It is also similar to Penicilliumjanthinellum that Morphological comparison shows this kind, but, there is obvious difference in conidial morphological specificity of this kind and the form of microassembly robot bacterium, as conidial shape exists difference (spherical or the sub-spherical and usual oval of Penicilliumjanthinellum of Penicilliumsubjanthinellum and spore base portion point are thin), bacterial strain conidium of the present invention (2.5 3 microns) is also little than Penicilliumjanthinellum (3 3.5 microns). Therefore same species can not be thought. Therefore, combining form feature compares and ITS, 'beta '-tubulin systematics analytical results, newly plant Penicilliumsubjanthinellumsp.nov. for one that this bacterium is decided to be Penicillium.

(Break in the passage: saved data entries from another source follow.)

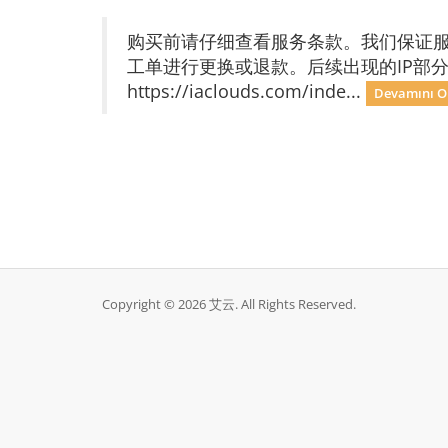
购买前请仔细查看服务条款。我们保证服
工单进行更换或退款。后续出现的IP部
https://iaclouds.com/inde...
Devamını O
Copyright © 2026 艾云. All Rights Reserved.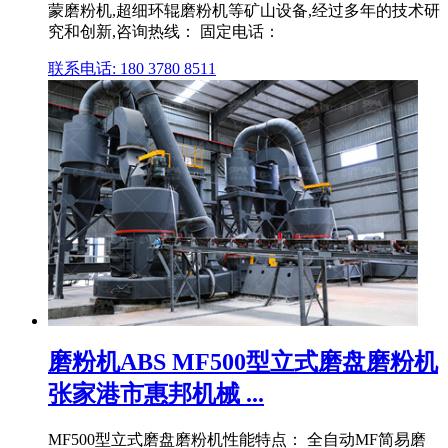
蒙磨粉机,超细环辊磨粉机等矿山设备,经过多年的技术研
究和创新,咨询热线： 固定电话：
联系电话: 180 3780 8511
磨粉机ABS MF500型立式磨盘磨粉机
张家港市惠邦机械 ...
MF500型立式磨盘磨粉机性能特点： 全自动MF简易磨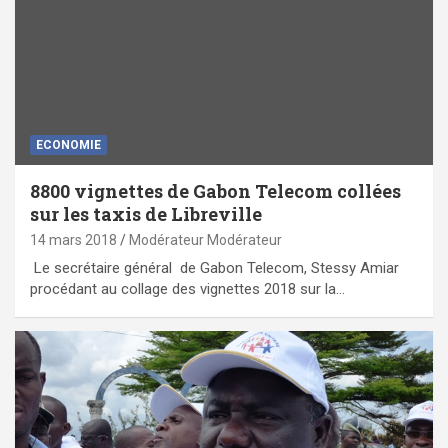
ECONOMIE
8800 vignettes de Gabon Telecom collées
sur les taxis de Libreville
14 mars 2018
Modérateur Modérateur
Le secrétaire général de Gabon Telecom, Stessy Amiar
procédant au collage des vignettes 2018 sur la…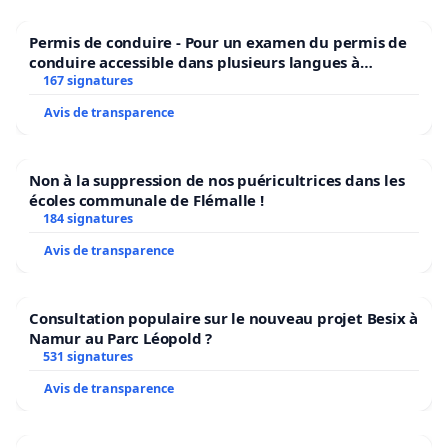
Permis de conduire - Pour un examen du permis de
conduire accessible dans plusieurs langues à
Bruxelles
167 signatures
Avis de transparence
Non à la suppression de nos puéricultrices dans les
écoles communale de Flémalle !
184 signatures
Avis de transparence
Consultation populaire sur le nouveau projet Besix à
Namur au Parc Léopold ?
531 signatures
Avis de transparence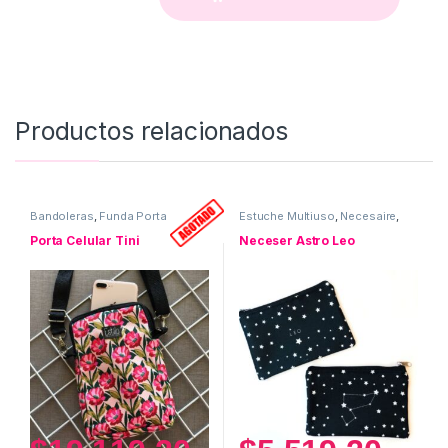
Productos relacionados
Bandoleras
,
Funda Porta
Estuche Multiuso
,
Necesaire
,
Celular
,
Uso personal
Neceser ASTRO
,
Uso personal
Porta Celular Tini
Neceser Astro Leo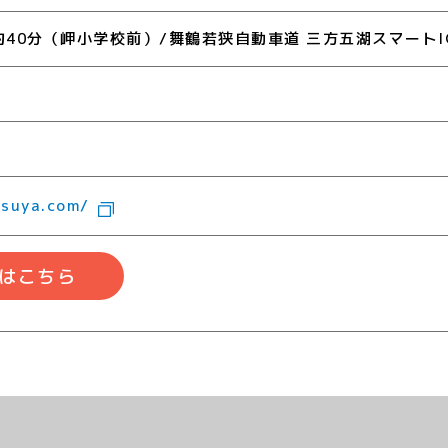
約40分（岬小学校前）/舞鶴若狭自動車道 三方五湖スマートI
isuya.com/
はこちら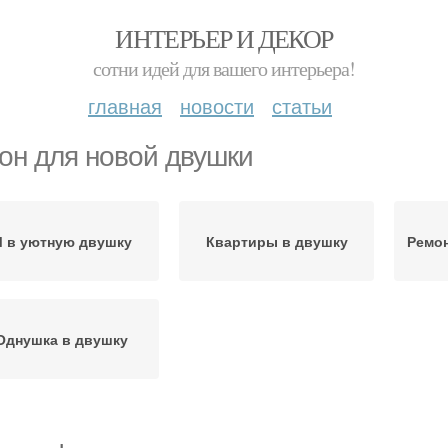
ИНТЕРЬЕР И ДЕКОР
сотни идей для вашего интерьера!
главная
новости
статьи
он для новой двушки
 в уютную двушку
Квартиры в двушку
Ремон
Однушка в двушку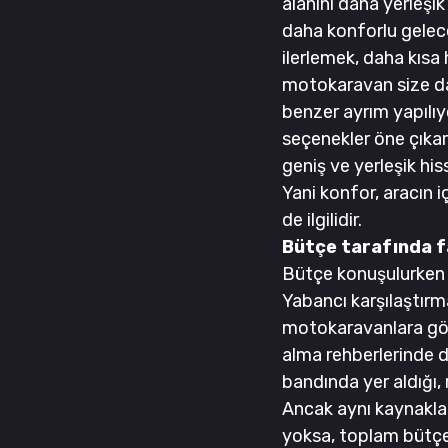
alanını daha yerleşi
daha konforlu gelece
ilerlemek, daha kısa 
motokaravan size dah
benzer ayrım yapılıy
seçenekler öne çıkar
geniş ve yerleşik his
Yani konfor, aracın i
de ilgilidir.
Bütçe tarafında f
Bütçe konuşulurken 
Yabancı karşılaştırm
motokaravanlara göre
alma rehberlerinde d
bandında yer aldığı,
Ancak aynı kaynaklar 
yoksa, toplam bütçey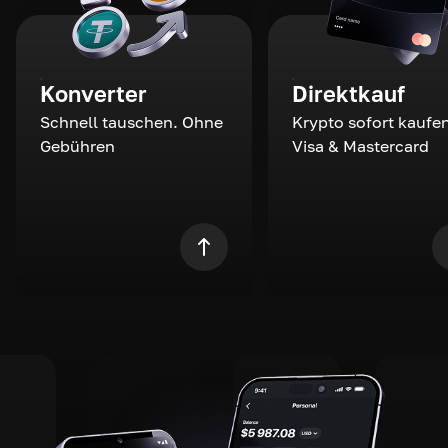
Konverter
Direktkauf
Schnell tauschen. Ohne
Krypto sofort kaufen
Gebühren
Visa & Mastercard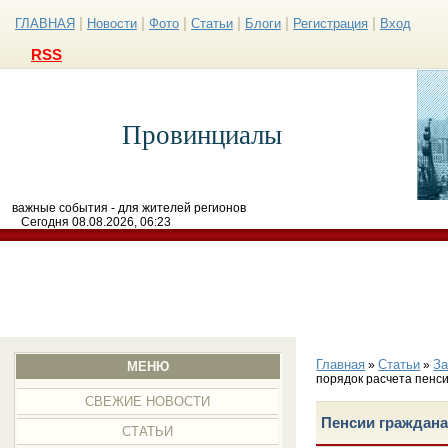
|
|
|
|
|
|
ГЛАВНАЯ
Новости
Фото
Статьи
Блоги
Регистрация
Вход
RSS
Провинциалы
важные события - для жителей регионов
Сегодня 08.08.2026, 06:23
Главная
Статьи
З
»
»
МЕНЮ
порядок расчета пенс
СВЕЖИЕ НОВОСТИ
Пенсии граждана
СТАТЬИ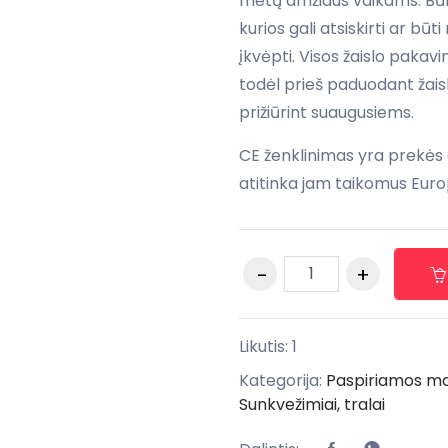
metų amžiaus vaikams. Būk
kurios gali atsiskirti ar būt
įkvėpti. Visos žaislo pakav
todėl prieš paduodant žaisl
prižiūrint suaugusiems.
CE ženklinimas yra prekės
atitinka jam taikomus Euro
Likutis: 1
Kategorija:
Paspiriamos maš
Sunkvežimiai, tralai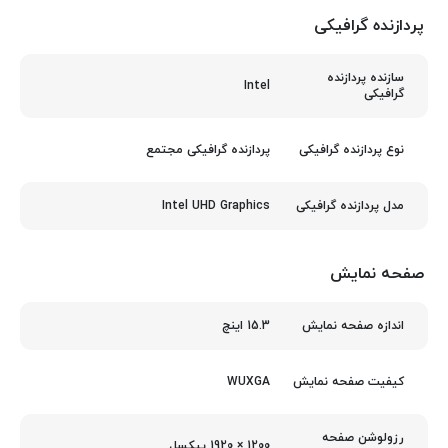
پردازنده گرافیکی
سازنده پردازنده
Intel
گرافیکی
پردازنده گرافیکی مجتمع
نوع پردازنده گرافیکی
Intel UHD Graphics
مدل پردازنده گرافیکی
صفحه نمایش
15.3 اینچ
اندازه صفحه نمایش
WUXGA
کیفیت صفحه نمایش
رزولوشن صفحه
1200 × 1920 پیکسل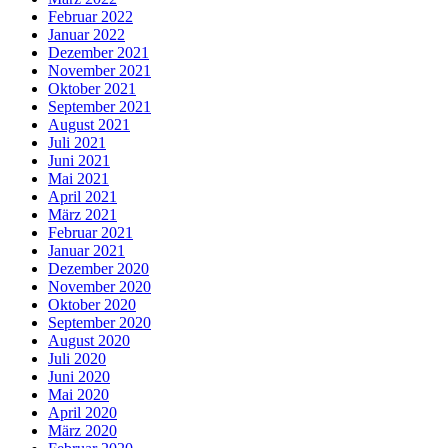
Februar 2022
Januar 2022
Dezember 2021
November 2021
Oktober 2021
September 2021
August 2021
Juli 2021
Juni 2021
Mai 2021
April 2021
März 2021
Februar 2021
Januar 2021
Dezember 2020
November 2020
Oktober 2020
September 2020
August 2020
Juli 2020
Juni 2020
Mai 2020
April 2020
März 2020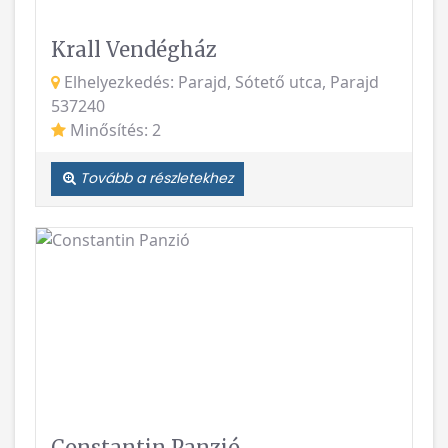
Krall Vendégház
Elhelyezkedés: Parajd, Sótető utca, Parajd
537240
Minősítés: 2
Tovább a részletekhez
Vissza
Követke
Constantin Panzió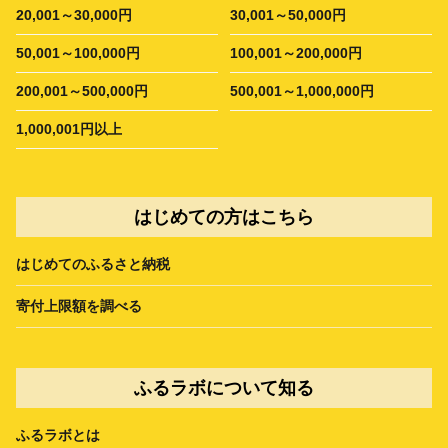
20,001～30,000円
30,001～50,000円
50,001～100,000円
100,001～200,000円
200,001～500,000円
500,001～1,000,000円
1,000,001円以上
はじめての方はこちら
はじめてのふるさと納税
寄付上限額を調べる
ふるラボについて知る
ふるラボとは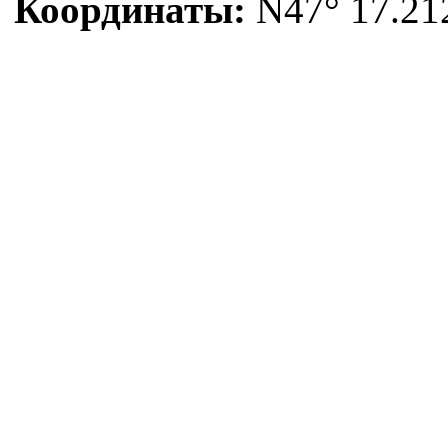
Координаты:
N47° 17.212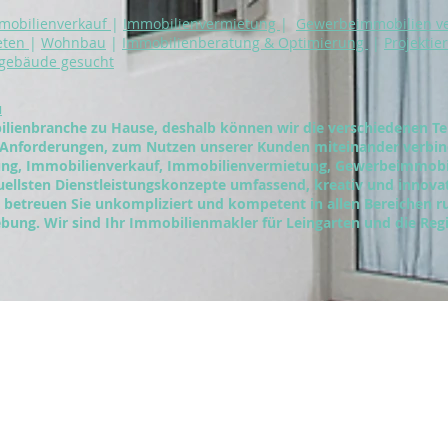
mobilienverkauf
|
Immobilienvermietung
|
Gewerbeimmobilien v
eten
|
Wohnbau
|
I
mmobilienberatung & Optimierung
|
Projektie
sgebäude gesucht
u
lienbranche zu Hause, deshalb können wir die verschiedenen Te
 Anforderungen, zum Nutzen unserer Kunden miteinander verbi
lung, Immobilienverkauf, Immobilienvermietung, Gewerbeimmob
tuellsten Dienstleistungskonzepte umfassend, kreativ und innova
betreuen Sie unkompliziert und kompetent in allen Bereichen r
bung. Wir sind Ihr Immobilienmakler für Leingarten und die Re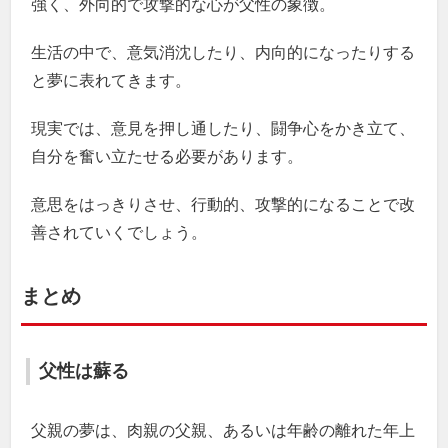
強く、外向的で攻撃的な心が父性の象徴。
生活の中で、意気消沈したり、内向的になったりする
と夢に表れてきます。
現実では、意見を押し通したり、闘争心をかき立て、
自分を奮い立たせる必要があります。
意思をはっきりさせ、行動的、攻撃的になることで改
善されていくでしょう。
まとめ
父性は蘇る
父親の夢は、肉親の父親、あるいは年齢の離れた年上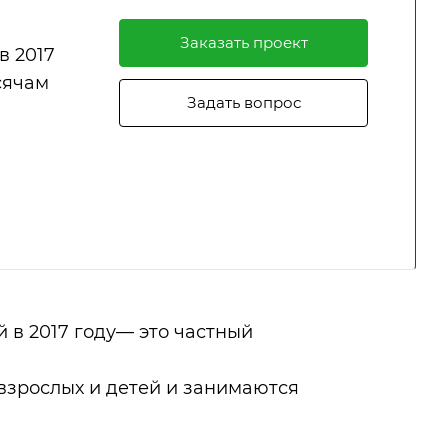
Заказать проект
в 2017
сячам
Задать вопрос
в 2017 году— это частный
взрослых и детей и занимаются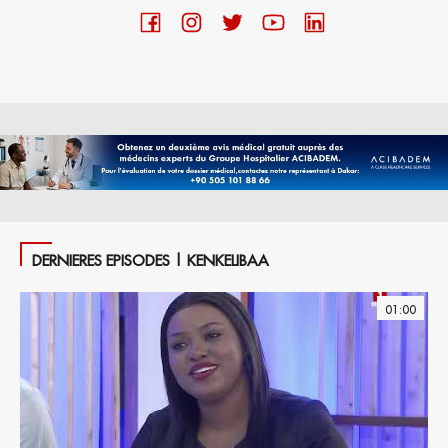
DERNIERES EPISODES | KENKELIBAA
01:00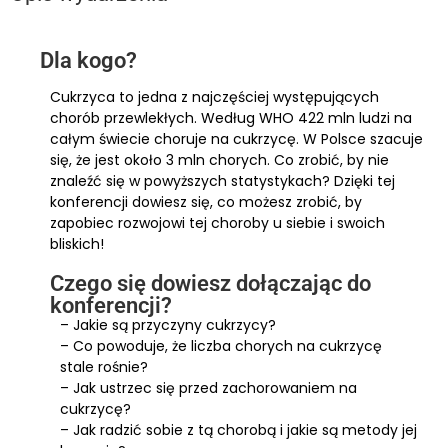
Dla kogo?
Cukrzyca to jedna z najczęściej występujących
chorób przewlekłych. Według WHO 422 mln ludzi na
całym świecie choruje na cukrzycę. W Polsce szacuje
się, że jest około 3 mln chorych. Co zrobić, by nie
znaleźć się w powyższych statystykach? Dzięki tej
konferencji dowiesz się, co możesz zrobić, by
zapobiec rozwojowi tej choroby u siebie i swoich
bliskich!
Czego się dowiesz dołączając do
konferencji?
– Jakie są przyczyny cukrzycy?
– Co powoduje, że liczba chorych na cukrzycę
stale rośnie?
– Jak ustrzec się przed zachorowaniem na
cukrzycę?
– Jak radzić sobie z tą chorobą i jakie są metody jej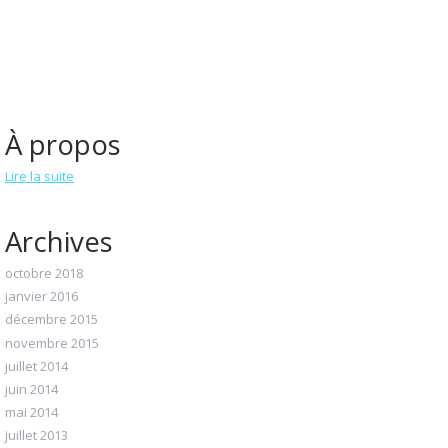
À propos
Lire la suite
Archives
octobre 2018
janvier 2016
décembre 2015
novembre 2015
juillet 2014
juin 2014
mai 2014
juillet 2013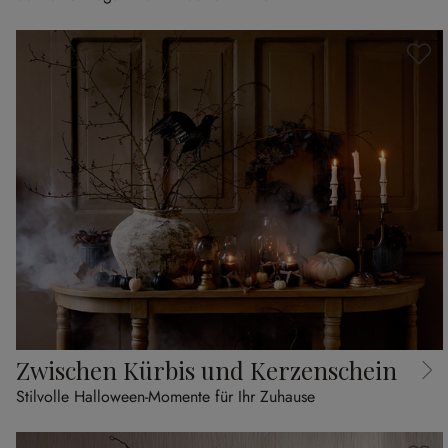
Zwischen Kürbis und Kerzenschein
Stilvolle Halloween-Momente für Ihr Zuhause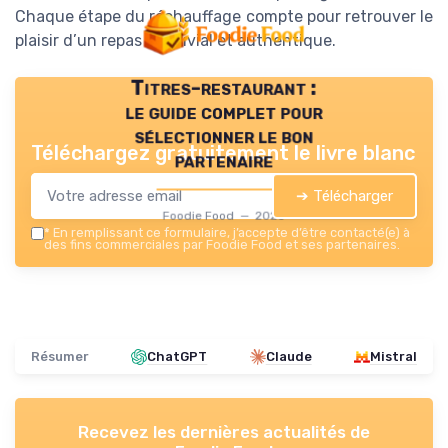
Chaque étape du réchauffage compte pour retrouver le
plaisir d’un repas convivial et authentique.
Titres-restaurant :
le guide complet pour
sélectionner le bon
Téléchargez gratuitement le livre blanc
partenaire
➔ Télécharger
Foodie Food — 2026
*
En remplissant ce formulaire, j’accepte d’être contacté(e) à
des fins commerciales par Foodie Food et ses partenaires.
Résumer
ChatGPT
Claude
Mistral
Recevez les dernières actualités de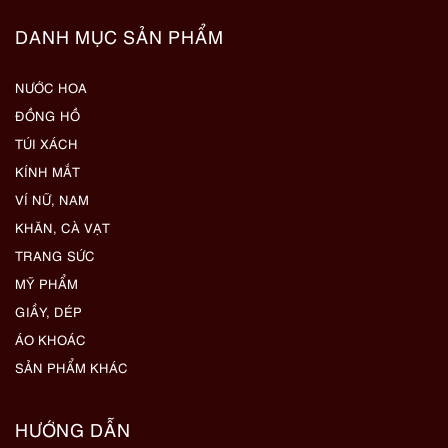
DANH MỤC SẢN PHẨM
NƯỚC HOA
ĐỒNG HỒ
TÚI XÁCH
KÍNH MẮT
VÍ NỮ, NAM
KHĂN, CÀ VẠT
TRANG SỨC
MỸ PHẨM
GIẦY, DÉP
ÁO KHOÁC
SẢN PHẨM KHÁC
HƯỚNG DẪN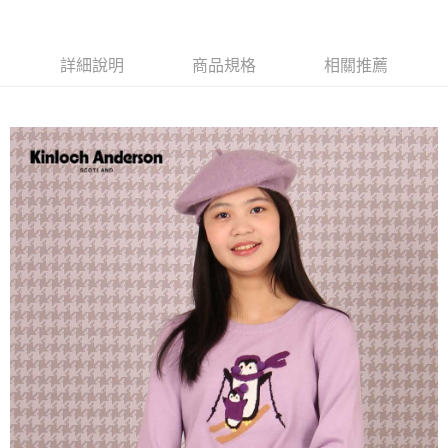
詳細說明
商品規格
相關推薦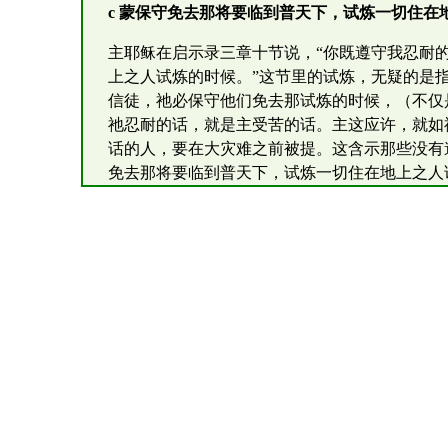
c 蒙保守免去那将要临到普天下，试炼一切住
主耶稣在启示录三章十节说，“你既遵守我忍耐
上之人试炼的时候。”这节里的试炼，无疑的是
信徒，祂必保守他们免去那试炼的时候，（不仅
祂忍耐的话，就是主受苦的话。主这应许，就如
话的人，要在大灾难之前被提。这含示那些没有
免去那将要临到普天下，试炼一切住在地上之人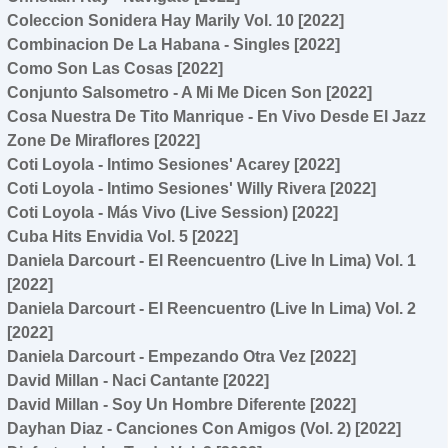
Coleccion Sonidera Hay Marily Vol. 10 [2022]
Combinacion De La Habana - Singles [2022]
Como Son Las Cosas [2022]
Conjunto Salsometro - A Mi Me Dicen Son [2022]
Cosa Nuestra De Tito Manrique - En Vivo Desde El Jazz
Zone De Miraflores [2022]
Coti Loyola - Intimo Sesiones' Acarey [2022]
Coti Loyola - Intimo Sesiones' Willy Rivera [2022]
Coti Loyola - Más Vivo (Live Session) [2022]
Cuba Hits Envidia Vol. 5 [2022]
Daniela Darcourt - El Reencuentro (Live In Lima) Vol. 1
[2022]
Daniela Darcourt - El Reencuentro (Live In Lima) Vol. 2
[2022]
Daniela Darcourt - Empezando Otra Vez [2022]
David Millan - Naci Cantante [2022]
David Millan - Soy Un Hombre Diferente [2022]
Dayhan Diaz - Canciones Con Amigos (Vol. 2) [2022]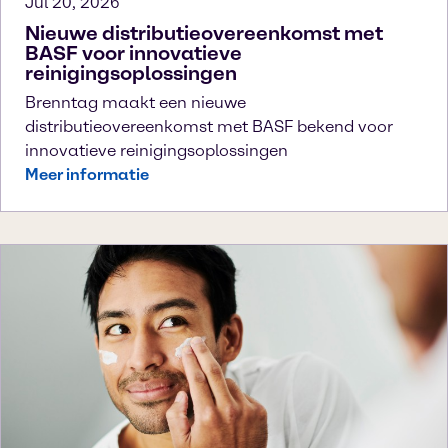
Jul 20, 2026
Nieuwe distributieovereenkomst met
BASF voor innovatieve
reinigingsoplossingen
Brenntag maakt een nieuwe
distributieovereenkomst met BASF bekend voor
innovatieve reinigingsoplossingen
Meer informatie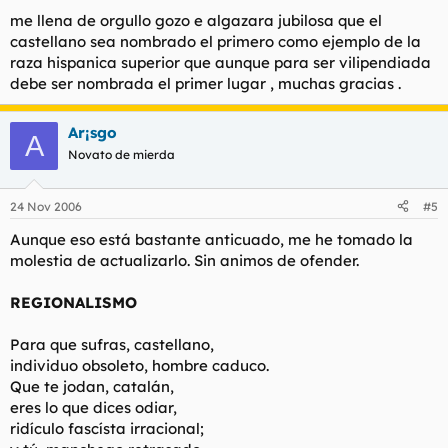
me llena de orgullo gozo e algazara jubilosa que el
castellano sea nombrado el primero como ejemplo de la
raza hispanica superior que aunque para ser vilipendiada
debe ser nombrada el primer lugar , muchas gracias .
Ar¡sgo
A
Novato de mierda
24 Nov 2006
#5
Aunque eso está bastante anticuado, me he tomado la
molestia de actualizarlo. Sin animos de ofender.
REGIONALISMO
Para que sufras, castellano,
individuo obsoleto, hombre caduco.
Que te jodan, catalán,
eres lo que dices odiar,
ridículo fascísta irracional;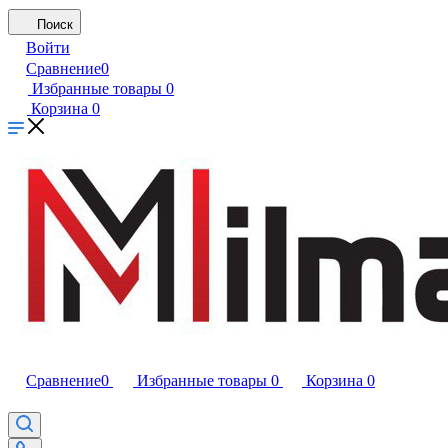
Поиск
Войти
Сравнение
0
Избранные товары
0
Корзина
0
Сравнение
0
Избранные товары
0
Корзина
0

At 25 DEG C, pH is in the PDB substratum of 7, and 120r/min shaking table training processes 6 days, and concentration is the Hg of 20mg/L by such microassembly robot PenicilliumsubjanthinellumHG20142+Adsorption rate reach 98% (Figure of description Fig. 3).
The useful effect of the present invention is: this bacterial strain, having easy cultivation on CYA, MEA, YES, PDA solid medium, grows fast feature, at Adsorption of Heavy Metal Ions (Hg2+) aspect can reach 98%, can not introduce new pollutent simultaneously. This bacterium is utilized to make corresponding microorganism remediation preparation, by this bacterium Adsorption of Heavy Metal Ions (Hg2+) effect, reduce the content of heavy metal in the environment such as soil, water body, and then protection of the environment, have development prospect.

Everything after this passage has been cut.